Input data:
= Beginning of Section =
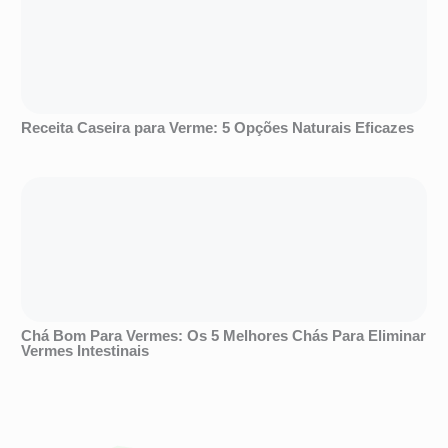
Receita Caseira para Verme: 5 Opções Naturais Eficazes
Chá Bom Para Vermes: Os 5 Melhores Chás Para Eliminar
Vermes Intestinais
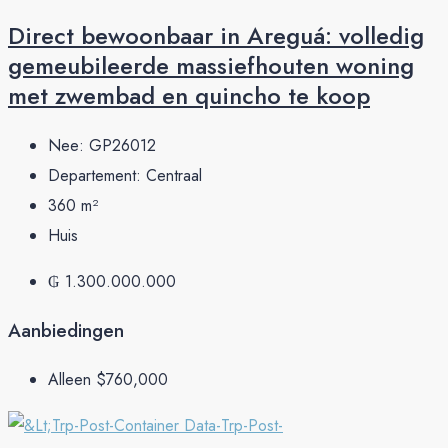
Direct bewoonbaar in Areguá: volledig
gemeubileerde massiefhouten woning
met zwembad en quincho te koop
Nee:
GP26012
Departement:
Centraal
360
m²
Huis
₲ 1.300.000.000
Aanbiedingen
Alleen
$760,000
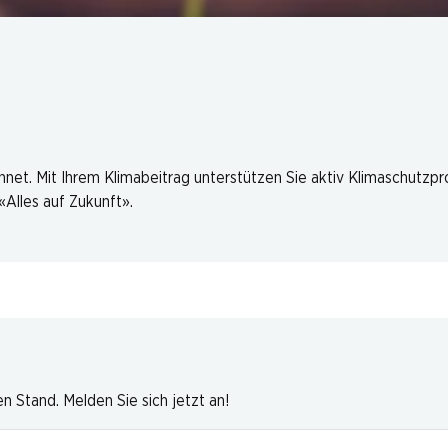
hnet. Mit Ihrem Klimabeitrag unterstützen Sie aktiv Klimaschutzp
Alles auf Zukunft».
 Stand. Melden Sie sich jetzt an!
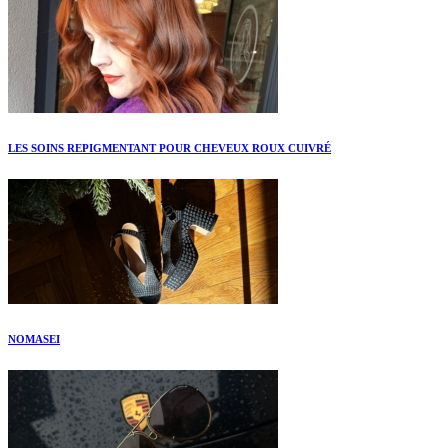
LES SOINS REPIGMENTANT POUR CHEVEUX ROUX CUIVRÉ
NOMASEI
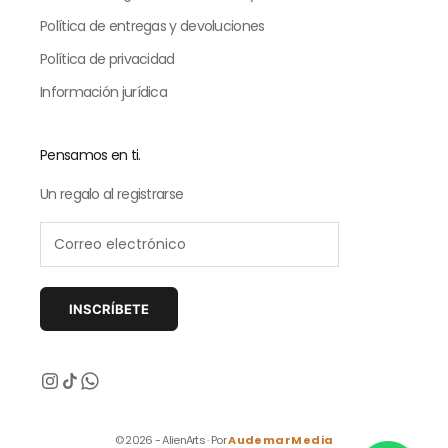
Política de entregas y devoluciones
Política de privacidad
Información jurídica
Pensamos en ti.
Un regalo al registrarse
INSCRÍBETE
Siguiente
© 2026 - AlienArts · Por
AudemarMedia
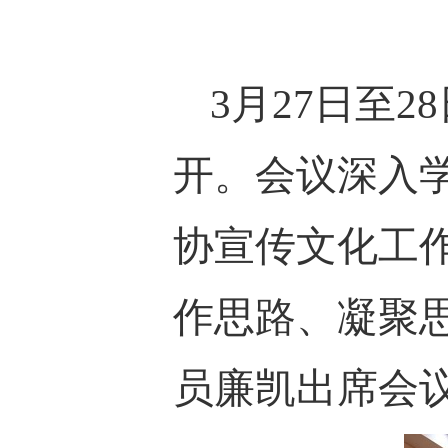
3月27日
至
2
开。会议深入学
协宣传文化工作
作思路、凝聚
员廉凯出席会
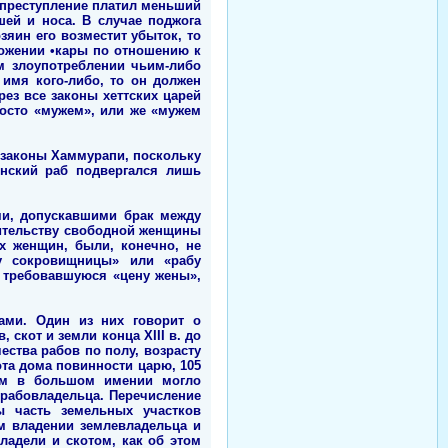
е преступление платил меньший
шей и носа. В случае поджога
зяин его возместит убыток, то
ложении •кары по отношению к
м злоупотреблении чьим-либо
 имя кого-либо, то он должен
рез все законы хеттских царей
осто «мужем», или же «мужем
 законы Хаммурапи, поскольку
онский раб подвергался лишь
ми, допускавшими брак между
ительству свободной женщины
х женщин, были, конечно, не
у сокровищницы» или «рабу
ь требовавшуюся «цену жены»,
ами. Один из них говорит о
 скот и земли конца XIII в. до
ества рабов по полу, возрасту
ота дома повинности царю, 105
бам в большом имении могло
 рабовладельца. Перечисление
ы часть земельных участков
ом владении землевладельца и
ладели и скотом, как об этом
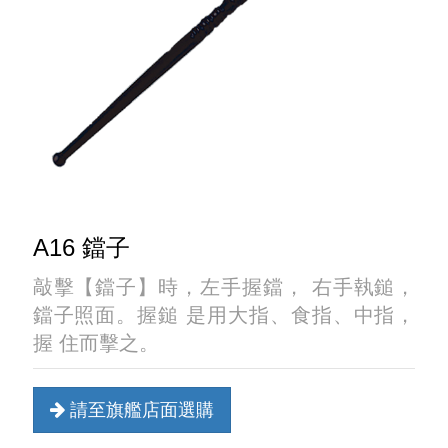
A16 鐺子
敲擊【鐺子】時，左手握鐺， 右手執鎚，
鐺子照面。握鎚 是用大指、食指、中指，
握 住而擊之。
請至旗艦店面選購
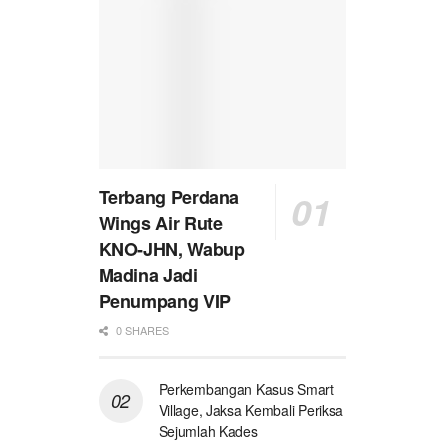
Terbang Perdana
Wings Air Rute
KNO-JHN, Wabup
Madina Jadi
Penumpang VIP
0 SHARES
Perkembangan Kasus Smart
Village, Jaksa Kembali Periksa
Sejumlah Kades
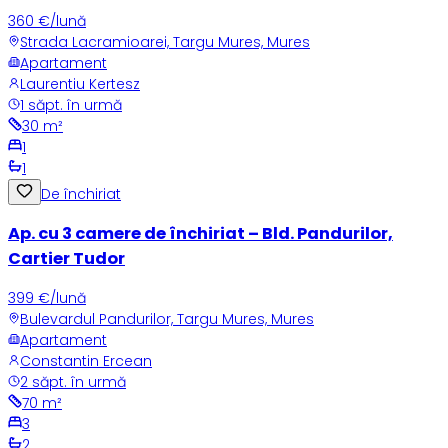
360 €/lună
Strada Lacramioarei, Targu Mures, Mures
Apartament
Laurentiu Kertesz
1 săpt. în urmă
30
m²
1
1
De închiriat
Ap. cu 3 camere de închiriat – Bld. Pandurilor,
Cartier Tudor
399 €/lună
Bulevardul Pandurilor, Targu Mures, Mures
Apartament
Constantin Ercean
2 săpt. în urmă
70
m²
3
2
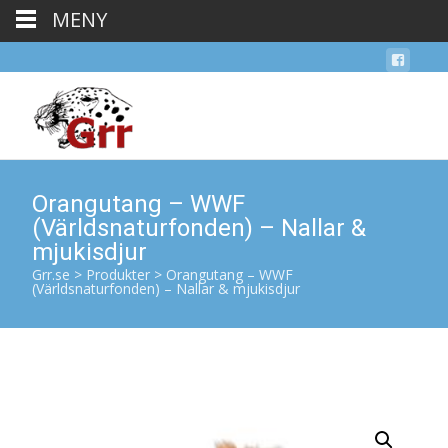
MENY
Orangutang – WWF
(Världsnaturfonden) – Nallar &
mjukisdjur
Grr.se
>
Produkter
>
Orangutang – WWF
(Världsnaturfonden) – Nallar & mjukisdjur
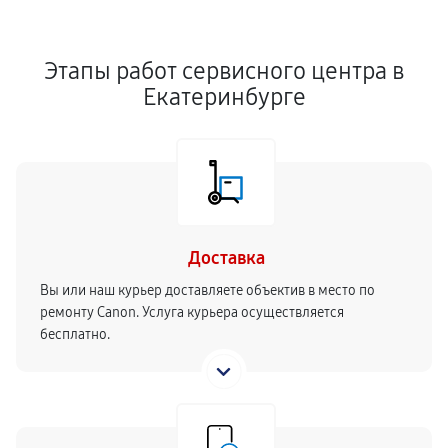
Этапы работ сервисного центра в
Екатеринбурге
Доставка
Вы или наш курьер доставляете объектив в место по
ремонту Canon. Услуга курьера осуществляется
бесплатно.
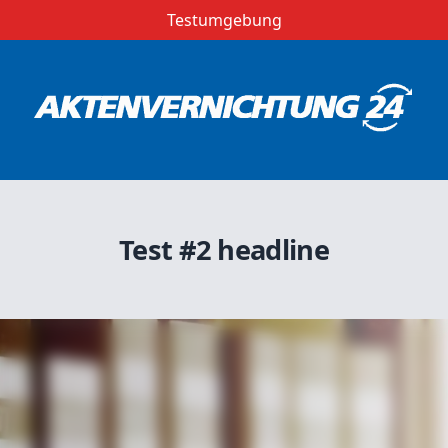
Testumgebung
Test #2 headline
= End of Section =
What to work on: From the line containing "(Världsnaturfonden) – Nallar & mjukisdjur" down to the last line of the data above, transcribe exactly those lines and no others; omit the pictures.

Exercise output:
(Världsnaturfonden) – Nallar & mjukisdjur
Этапы работ сервисного центра в
Екатеринбурге
Доставка
Вы или наш курьер доставляете объектив в место по
ремонту Canon. Услуга курьера осуществляется
бесплатно.
Testumgebung
Test #2 headline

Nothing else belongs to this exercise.